WHAT YOU NEED TO DO: Please restate the records below word for word, leaving out every picture.

THE RECORDS:
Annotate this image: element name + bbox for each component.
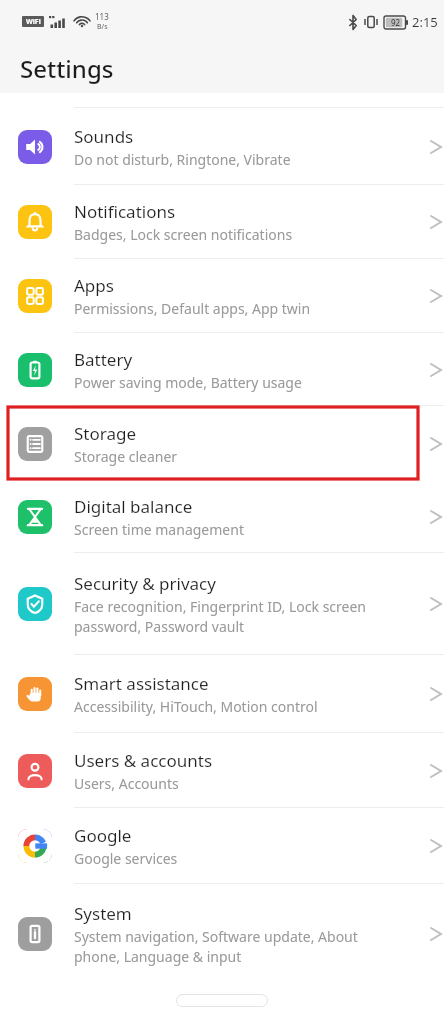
staticText: System navigation, Software update, Abou… <box>74 927 358 966</box>
staticText: Screen time management <box>74 520 244 539</box>
staticText: System <box>74 902 132 925</box>
staticText: Settings <box>20 52 114 85</box>
button[interactable]: Security & privacy <box>0 553 444 655</box>
button[interactable]: Smart assistance <box>0 655 444 733</box>
staticText: Storage cleaner <box>74 447 178 466</box>
staticText: 2:15 <box>412 13 438 31</box>
staticText: Smart assistance <box>74 672 209 695</box>
staticText: Security & privacy <box>74 572 216 595</box>
button[interactable]: Battery <box>0 333 444 406</box>
button[interactable]: Apps <box>0 259 444 333</box>
button[interactable]: Notifications <box>0 185 444 259</box>
staticText: Google <box>74 824 132 847</box>
staticText: Face recognition, Fingerprint ID, Lock s… <box>74 597 366 636</box>
button[interactable]: Digital balance <box>0 481 444 553</box>
staticText: Battery <box>74 348 133 371</box>
staticText: Accessibility, HiTouch, Motion control <box>74 697 318 716</box>
staticText: Digital balance <box>74 495 193 518</box>
staticText: Storage <box>74 422 137 445</box>
staticText: Permissions, Default apps, App twin <box>74 299 311 318</box>
staticText: Google services <box>74 849 178 868</box>
button[interactable]: Storage <box>0 406 444 481</box>
button[interactable]: Google <box>0 808 444 884</box>
staticText: 92 <box>391 17 401 28</box>
staticText: Apps <box>74 274 114 297</box>
staticText: Users, Accounts <box>74 774 179 793</box>
staticText: Notifications <box>74 200 176 223</box>
staticText: Power saving mode, Battery usage <box>74 373 302 392</box>
staticText: Users & accounts <box>74 749 213 772</box>
staticText: B/s <box>97 22 108 32</box>
staticText: WiFi <box>26 17 41 27</box>
button[interactable]: Users & accounts <box>0 733 444 808</box>
button[interactable]: System <box>0 884 444 984</box>
staticText: Do not disturb, Ringtone, Vibrate <box>74 150 291 169</box>
staticText: Badges, Lock screen notifications <box>74 225 293 244</box>
button[interactable]: Sounds <box>0 108 444 185</box>
staticText: 113 <box>95 11 109 22</box>
staticText: Sounds <box>74 125 134 148</box>
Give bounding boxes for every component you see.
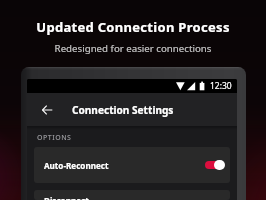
staticText: Updated Connection Process xyxy=(0,18,266,36)
staticText: Auto-Reconnect xyxy=(44,160,109,171)
staticText: Redesigned for easier connections xyxy=(0,42,266,55)
button[interactable]: Back xyxy=(37,100,57,120)
button[interactable]: Auto-Reconnect xyxy=(34,147,230,183)
staticText: Disconnect xyxy=(44,195,89,200)
button[interactable]: Disconnect xyxy=(34,190,230,200)
staticText: OPTIONS xyxy=(37,133,72,143)
staticText: 12:30 xyxy=(210,80,232,92)
staticText: Connection Settings xyxy=(72,103,174,117)
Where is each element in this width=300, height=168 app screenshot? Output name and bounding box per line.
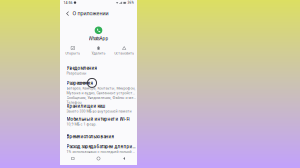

EXERCISE RESULT:
Annotate this image: element name + bbox for each component.
staticText: System navigation, Software update, Abou… <box>74 927 358 966</box>
staticText: Screen time management <box>74 520 244 539</box>
staticText: System <box>74 902 132 925</box>
staticText: Settings <box>20 52 114 85</box>
button[interactable]: Security & privacy <box>0 553 444 655</box>
button[interactable]: Smart assistance <box>0 655 444 733</box>
staticText: Storage cleaner <box>74 447 178 466</box>
staticText: 2:15 <box>412 13 438 31</box>
staticText: Smart assistance <box>74 672 209 695</box>
staticText: Security & privacy <box>74 572 216 595</box>
button[interactable]: Battery <box>0 333 444 406</box>
button[interactable]: Apps <box>0 259 444 333</box>
button[interactable]: Notifications <box>0 185 444 259</box>
staticText: Google <box>74 824 132 847</box>
staticText: Face recognition, Fingerprint ID, Lock s… <box>74 597 366 636</box>
button[interactable]: Digital balance <box>0 481 444 553</box>
staticText: Battery <box>74 348 133 371</box>
staticText: Accessibility, HiTouch, Motion control <box>74 697 318 716</box>
staticText: Digital balance <box>74 495 193 518</box>
staticText: Storage <box>74 422 137 445</box>
staticText: Permissions, Default apps, App twin <box>74 299 311 318</box>
staticText: Google services <box>74 849 178 868</box>
button[interactable]: Storage <box>0 406 444 481</box>
button[interactable]: Google <box>0 808 444 884</box>
staticText: 92 <box>391 17 401 28</box>
staticText: Apps <box>74 274 114 297</box>
staticText: Users, Accounts <box>74 774 179 793</box>
staticText: Notifications <box>74 200 176 223</box>
staticText: Power saving mode, Battery usage <box>74 373 302 392</box>
staticText: Users & accounts <box>74 749 213 772</box>
staticText: B/s <box>97 22 108 32</box>
staticText: WiFi <box>26 17 41 27</box>
button[interactable]: Users & accounts <box>0 733 444 808</box>
button[interactable]: System <box>0 884 444 984</box>
staticText: Do not disturb, Ringtone, Vibrate <box>74 150 291 169</box>
staticText: Badges, Lock screen notifications <box>74 225 293 244</box>
button[interactable]: Sounds <box>0 108 444 185</box>
staticText: 113 <box>95 11 109 22</box>
staticText: Sounds <box>74 125 134 148</box>
Give bounding boxes for every component you see.
staticText: Updated Connection Process xyxy=(0,18,266,36)
staticText: Auto-Reconnect xyxy=(44,160,109,171)
staticText: Redesigned for easier connections xyxy=(0,42,266,55)
button[interactable]: Back xyxy=(37,100,57,120)
button[interactable]: Auto-Reconnect xyxy=(34,147,230,183)
staticText: Disconnect xyxy=(44,195,89,200)
button[interactable]: Disconnect xyxy=(34,190,230,200)
staticText: OPTIONS xyxy=(37,133,72,143)
staticText: 12:30 xyxy=(210,80,232,92)
staticText: Connection Settings xyxy=(72,103,174,117)
Where is each element in this width=300, height=168 app screenshot? Output name and bounding box per line.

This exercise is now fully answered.